Right now I don't know more details about nature and timeline of fixing the CLRD loading, but as it is a single known and worked-on issue, as sync requests are apparently not going to be disabled soon&suddenly, and as UI5 won't let thousands of SAP apps break when this finally happens, I think this is more like a little Damocles pocket knife held by a pretty solid rope.

Regards Andreas

P.S.: providing async APIs and avoiding sync loading +eval was also required by the Content Security Policy efforts.

RobertoMalatesta commented 2 years ago

Hi Andreas @akudev, thank you for the prompt answer and for all the work done your team did in this project, the most solid and rich enterprise library for Web UI.

R

Thodd commented 2 years ago

Hi @RobertoMalatesta,

there is also another github issue that we track wrt. the async CLDR json loading: https://github.com/SAP/openui5/issues/2345

There is also an internal backlog item for this topic: CPOUI5FOUNDATION-77

The CLDR data is json based and does not violate current CSP guidelines (meaning: no JS sources are loaded synchronously and no eval() is involved). So please understand that I can't comment on a timeline when this gap will be closed.
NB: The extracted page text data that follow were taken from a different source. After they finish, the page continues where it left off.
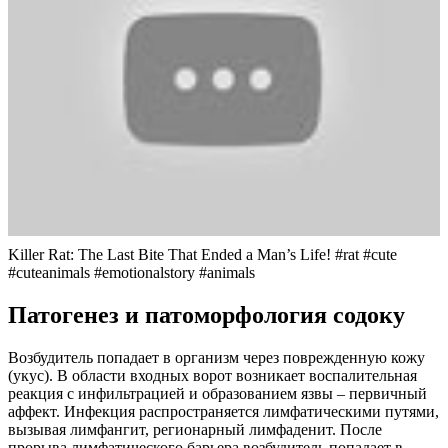
Killer Rat: The Last Bite That Ended a Man’s Life! #rat #cute
#cuteanimals #emotionalstory #animals
Патогенез и патоморфология содоку
Возбудитель попадает в организм через поврежденную кожу
(укус). В области входных ворот возникает воспалительная
реакция с инфильтрацией и образованием язвы – первичный
аффект. Инфекция распространяется лимфатическими путями,
вызывая лимфангит, регионарный лимфаденит. После
прорыва лимфатического барьера возбудитель попадает в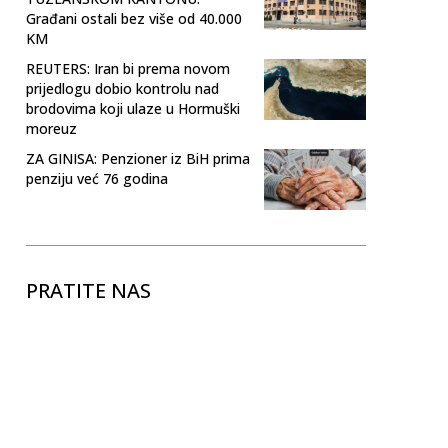
Građani ostali bez više od 40.000
KM
REUTERS: Iran bi prema novom
prijedlogu dobio kontrolu nad
brodovima koji ulaze u Hormuški
moreuz
ZA GINISA: Penzioner iz BiH prima
penziju već 76 godina
PRATITE NAS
Adding to akudev's comment, there is also another exception/issue to the async story: https://github.com/SAP/openui5/issues/3331

There are scenarios that might lead to a sync. loading of i18n resources during app-start.

BR, T

codeworrior commented 2 years ago

3331 unfortunately does not mention in what context the i18n file still was requested synchronously. Was it due to texts in the manifest?
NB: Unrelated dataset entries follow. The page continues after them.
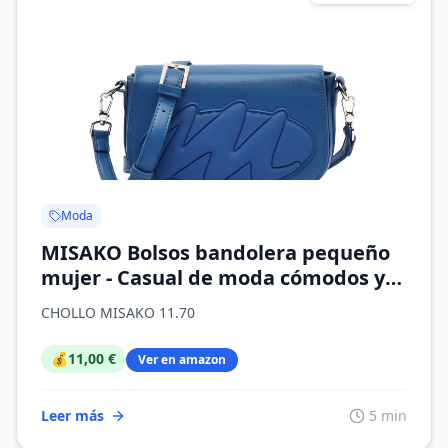
Moda
MISAKO Bolsos bandolera pequeño
mujer - Casual de moda cómodos y
resistentes
CHOLLO MISAKO 11.70
💰
11,00 €
Ver en amazon
Leer más
5 min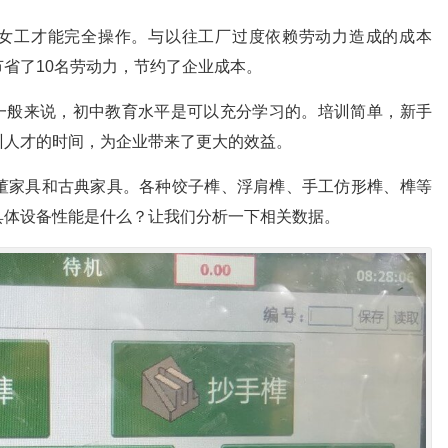
通女工才能完全操作。与以往工厂过度依赖劳动力造成的成本
省了10名劳动力，节约了企业成本。
。一般来说，初中教育水平是可以充分学习的。培训简单，新手
训人才的时间，为企业带来了更大的效益。
董家具和古典家具。各种饺子榫、浮肩榫、手工仿形榫、榫等
具体设备性能是什么？让我们分析一下相关数据。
The newest internal backlog item is CPOUI5FRAMEWORK-303 which should establish async APIs for the framework-owned, local-related parts, incl. CLDR, calendar implementation and, to some degree, translated texts.

Thodd commented 2 years ago

@codeworrior: it wasn't part of the initial issue, but I discussed this with @pubmikeb a bit. To my understanding it is related to the usage of {{placeholder}} texts in the manifest and the way the Component factory handles these. I created an internal backlog item for this issue: CPOUI5FRAMEWORK-286 That should describe the problem in more detail (hopefully ;).

pubmikeb commented 1 year ago

The newest internal backlog item is CPOUI5FRAMEWORK-303 which should establish async APIs for the framework-owned, local-related parts, incl. CLDR, calendar implementation and, to some degree, translated texts.

@codeworrior, I'm just curious, if is there any update on the subject?

codeworrior commented 1 year ago

No substantial progress. Reg. the LocaleData part, it was picked up and discussed again in December by another team (responsibilities have been shifted internally) and is now tracked as CPOUI5MODELS-1092. As the new team is busy working on other topics with higher priority, I guess this cannot be addressed soon. Reg. the i18n texts, I'm not aware of any progress.